### Exercise prompt
Once you find the line below that has "चितवन, ८ मङ्सिर", output it and every line after it exactly, stopping after the line that has "mesin UPVC dengan", with no pictures.

---- Stored data

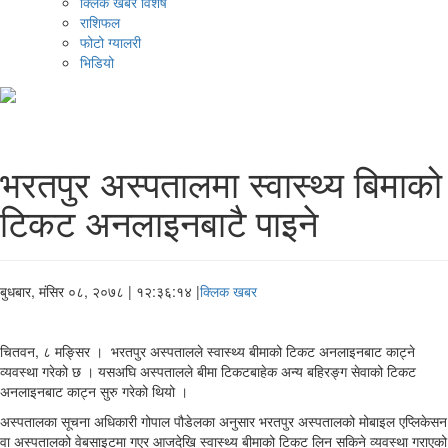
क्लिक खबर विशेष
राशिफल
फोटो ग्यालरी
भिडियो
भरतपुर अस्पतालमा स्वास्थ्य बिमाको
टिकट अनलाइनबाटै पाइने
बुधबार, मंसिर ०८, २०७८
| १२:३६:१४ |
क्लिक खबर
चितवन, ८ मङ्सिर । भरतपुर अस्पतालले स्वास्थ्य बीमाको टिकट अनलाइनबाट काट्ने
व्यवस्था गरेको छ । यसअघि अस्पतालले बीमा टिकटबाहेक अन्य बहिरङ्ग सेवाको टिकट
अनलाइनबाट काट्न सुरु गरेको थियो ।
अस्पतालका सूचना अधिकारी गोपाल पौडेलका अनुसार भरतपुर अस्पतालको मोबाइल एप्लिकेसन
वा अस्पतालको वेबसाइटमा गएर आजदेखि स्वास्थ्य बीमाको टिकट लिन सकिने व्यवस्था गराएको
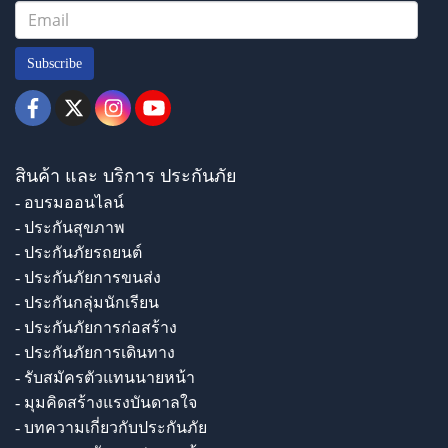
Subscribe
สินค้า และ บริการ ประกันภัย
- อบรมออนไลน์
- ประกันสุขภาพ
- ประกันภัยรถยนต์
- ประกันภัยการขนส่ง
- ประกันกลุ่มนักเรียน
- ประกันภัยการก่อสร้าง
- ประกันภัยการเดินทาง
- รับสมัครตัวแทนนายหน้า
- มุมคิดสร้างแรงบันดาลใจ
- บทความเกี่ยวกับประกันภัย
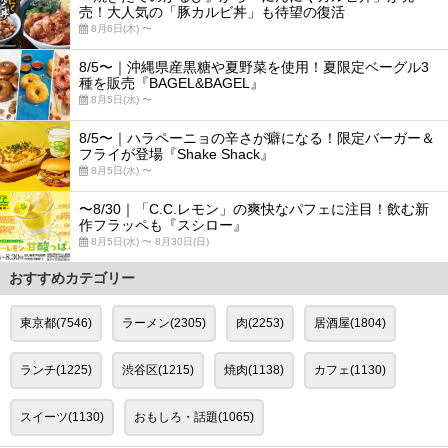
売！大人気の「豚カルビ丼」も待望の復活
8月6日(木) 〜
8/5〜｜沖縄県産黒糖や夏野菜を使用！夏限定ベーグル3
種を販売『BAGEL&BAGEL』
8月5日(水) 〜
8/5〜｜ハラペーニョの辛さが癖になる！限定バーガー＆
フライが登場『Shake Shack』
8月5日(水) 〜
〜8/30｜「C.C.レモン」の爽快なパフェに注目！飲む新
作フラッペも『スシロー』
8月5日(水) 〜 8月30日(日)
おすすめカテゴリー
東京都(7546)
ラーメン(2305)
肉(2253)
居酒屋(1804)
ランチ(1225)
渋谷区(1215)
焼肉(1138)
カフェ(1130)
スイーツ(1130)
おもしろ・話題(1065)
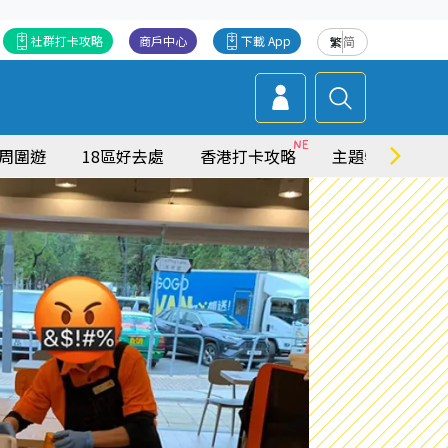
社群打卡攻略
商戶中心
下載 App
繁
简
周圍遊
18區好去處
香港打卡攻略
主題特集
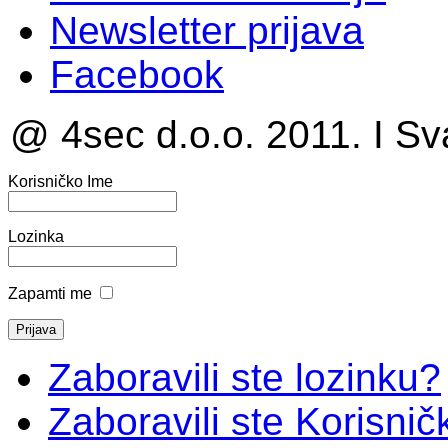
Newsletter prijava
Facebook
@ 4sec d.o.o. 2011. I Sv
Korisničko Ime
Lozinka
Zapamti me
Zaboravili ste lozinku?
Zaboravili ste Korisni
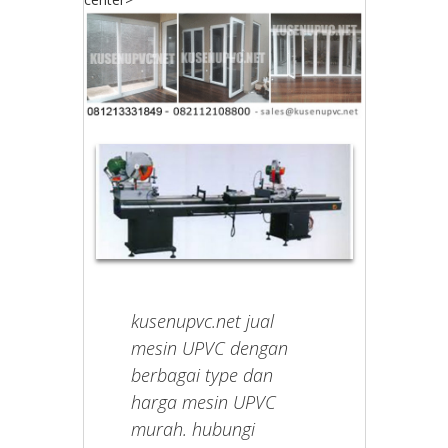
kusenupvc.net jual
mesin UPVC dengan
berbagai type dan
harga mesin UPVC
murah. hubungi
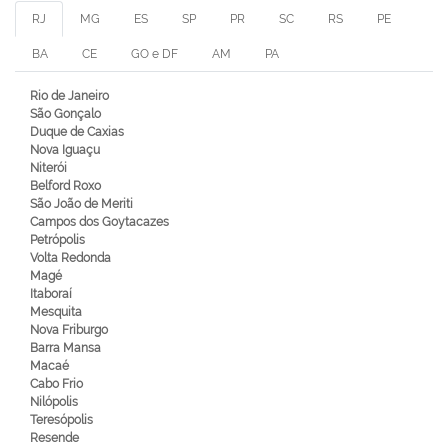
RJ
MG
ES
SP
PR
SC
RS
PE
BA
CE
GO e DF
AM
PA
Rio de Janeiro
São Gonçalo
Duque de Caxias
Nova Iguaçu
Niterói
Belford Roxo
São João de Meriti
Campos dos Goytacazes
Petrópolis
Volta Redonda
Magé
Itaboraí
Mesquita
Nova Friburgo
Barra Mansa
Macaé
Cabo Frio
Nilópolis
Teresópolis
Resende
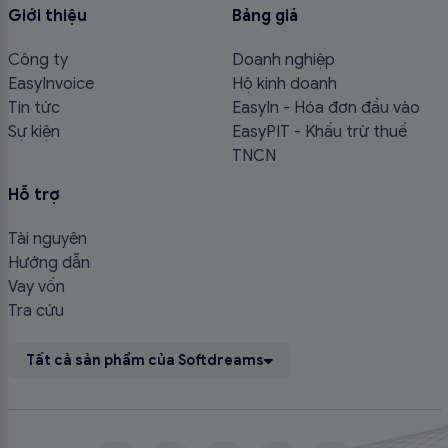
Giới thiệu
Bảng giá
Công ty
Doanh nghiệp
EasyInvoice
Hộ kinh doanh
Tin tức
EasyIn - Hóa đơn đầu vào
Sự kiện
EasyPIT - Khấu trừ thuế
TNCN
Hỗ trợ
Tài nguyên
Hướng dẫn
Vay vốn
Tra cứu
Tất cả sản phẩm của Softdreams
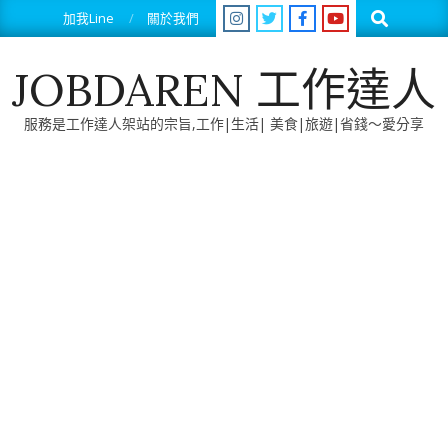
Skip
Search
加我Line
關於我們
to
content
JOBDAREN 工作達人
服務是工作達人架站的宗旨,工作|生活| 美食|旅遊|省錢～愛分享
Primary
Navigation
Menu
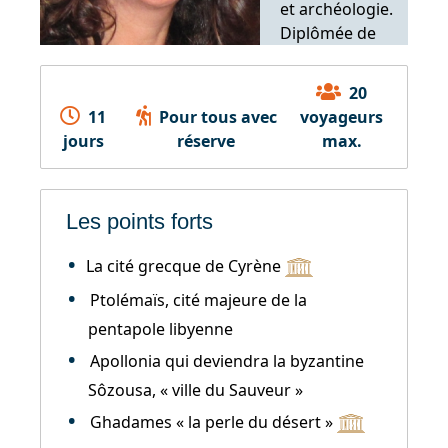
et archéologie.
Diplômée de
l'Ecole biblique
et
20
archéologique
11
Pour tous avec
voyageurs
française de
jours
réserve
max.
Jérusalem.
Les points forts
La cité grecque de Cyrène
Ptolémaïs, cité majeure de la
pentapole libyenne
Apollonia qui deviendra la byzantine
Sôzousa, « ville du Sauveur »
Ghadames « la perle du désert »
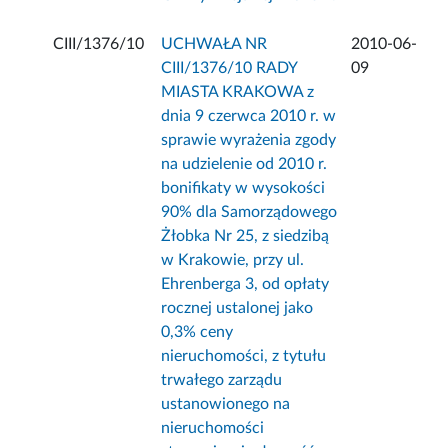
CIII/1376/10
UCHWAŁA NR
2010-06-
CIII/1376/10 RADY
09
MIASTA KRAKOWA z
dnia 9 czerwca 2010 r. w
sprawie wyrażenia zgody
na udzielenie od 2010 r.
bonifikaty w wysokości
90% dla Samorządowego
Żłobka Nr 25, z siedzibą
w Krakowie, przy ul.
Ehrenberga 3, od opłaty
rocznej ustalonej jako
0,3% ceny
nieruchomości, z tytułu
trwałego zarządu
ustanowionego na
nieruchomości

--------
---- Stored data

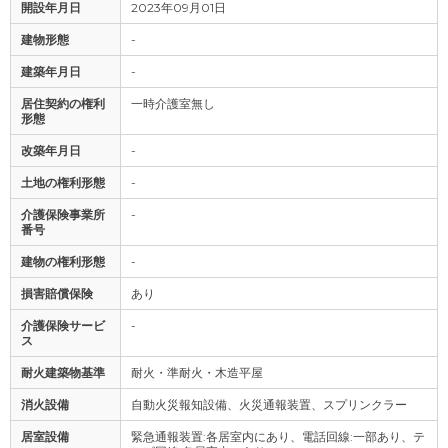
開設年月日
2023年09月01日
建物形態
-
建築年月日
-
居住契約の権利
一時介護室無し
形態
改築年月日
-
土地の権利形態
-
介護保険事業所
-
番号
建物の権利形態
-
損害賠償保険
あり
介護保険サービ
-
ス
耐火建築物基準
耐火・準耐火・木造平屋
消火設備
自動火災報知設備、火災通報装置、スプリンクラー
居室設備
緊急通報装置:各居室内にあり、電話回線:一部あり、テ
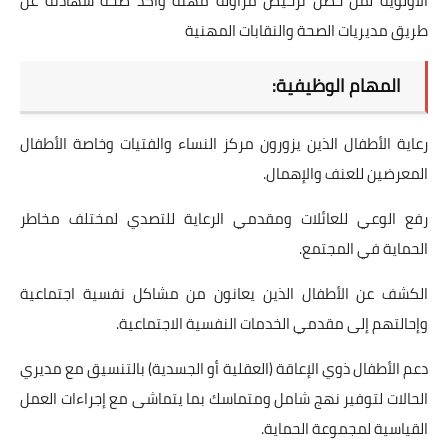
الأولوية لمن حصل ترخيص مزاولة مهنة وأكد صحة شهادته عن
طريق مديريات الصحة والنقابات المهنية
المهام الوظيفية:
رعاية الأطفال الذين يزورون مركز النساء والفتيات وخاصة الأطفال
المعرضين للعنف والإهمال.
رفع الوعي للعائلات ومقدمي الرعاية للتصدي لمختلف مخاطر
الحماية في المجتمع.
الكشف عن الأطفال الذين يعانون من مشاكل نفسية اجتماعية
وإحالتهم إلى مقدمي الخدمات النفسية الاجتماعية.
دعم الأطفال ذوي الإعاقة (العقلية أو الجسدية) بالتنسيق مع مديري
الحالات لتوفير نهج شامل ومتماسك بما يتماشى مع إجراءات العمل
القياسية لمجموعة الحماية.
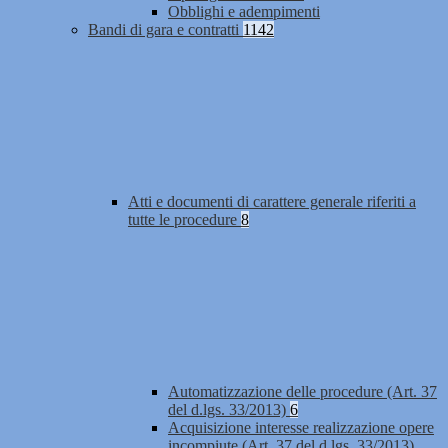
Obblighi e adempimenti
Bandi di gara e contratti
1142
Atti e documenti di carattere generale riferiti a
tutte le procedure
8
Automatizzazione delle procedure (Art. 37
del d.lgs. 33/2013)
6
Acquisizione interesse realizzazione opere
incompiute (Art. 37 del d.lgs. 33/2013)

--------

### Output for this task
चितवन, ८ मङ्सिर । भरतपुर अस्पतालले स्वास्थ्य बीमाको टिकट अनलाइनबाट काट्ने
व्यवस्था गरेको छ । यसअघि अस्पतालले बीमा टिकटबाहेक अन्य बहिरङ्ग सेवाको टिकट
अनलाइनबाट काट्न सुरु गरेको थियो ।
अस्पतालका सूचना अधिकारी गोपाल पौडेलका अनुसार भरतपुर अस्पतालको मोबाइल एप्लिकेसन
वा अस्पतालको वेबसाइटमा गएर आजदेखि स्वास्थ्य बीमाको टिकट लिन सकिने व्यवस्था गराएको
Subscribe
สินค้า และ บริการ ประกันภัย
- อบรมออนไลน์
- ประกันสุขภาพ
- ประกันภัยรถยนต์
- ประกันภัยการขนส่ง
- ประกันกลุ่มนักเรียน
- ประกันภัยการก่อสร้าง
- ประกันภัยการเดินทาง
- รับสมัครตัวแทนนายหน้า
- มุมคิดสร้างแรงบันดาลใจ
- บทความเกี่ยวกับประกันภัย
売！大人気の「豚カルビ丼」も待望の復活
8月6日(木) 〜
8/5〜｜沖縄県産黒糖や夏野菜を使用！夏限定ベーグル3
種を販売『BAGEL&BAGEL』
8月5日(水) 〜
8/5〜｜ハラペーニョの辛さが癖になる！限定バーガー＆
フライが登場『Shake Shack』
8月5日(水) 〜
〜8/30｜「C.C.レモン」の爽快なパフェに注目！飲む新
作フラッペも『スシロー』
8月5日(水) 〜 8月30日(日)
おすすめカテゴリー
東京都(7546)
ラーメン(2305)
肉(2253)
居酒屋(1804)
ランチ(1225)
渋谷区(1215)
焼肉(1138)
カフェ(1130)
スイーツ(1130)
おもしろ・話題(1065)
社群打卡攻略
商戶中心
下載 App
繁
简
周圍遊
18區好去處
香港打卡攻略
主題特集
Newsletter prijava
Facebook
@ 4sec d.o.o. 2011. I Sv
Korisničko Ime
Lozinka
Zapamti me
Zaboravili ste lozinku?
Zaboravili ste Korisni
kusenupvc.net jual
mesin UPVC dengan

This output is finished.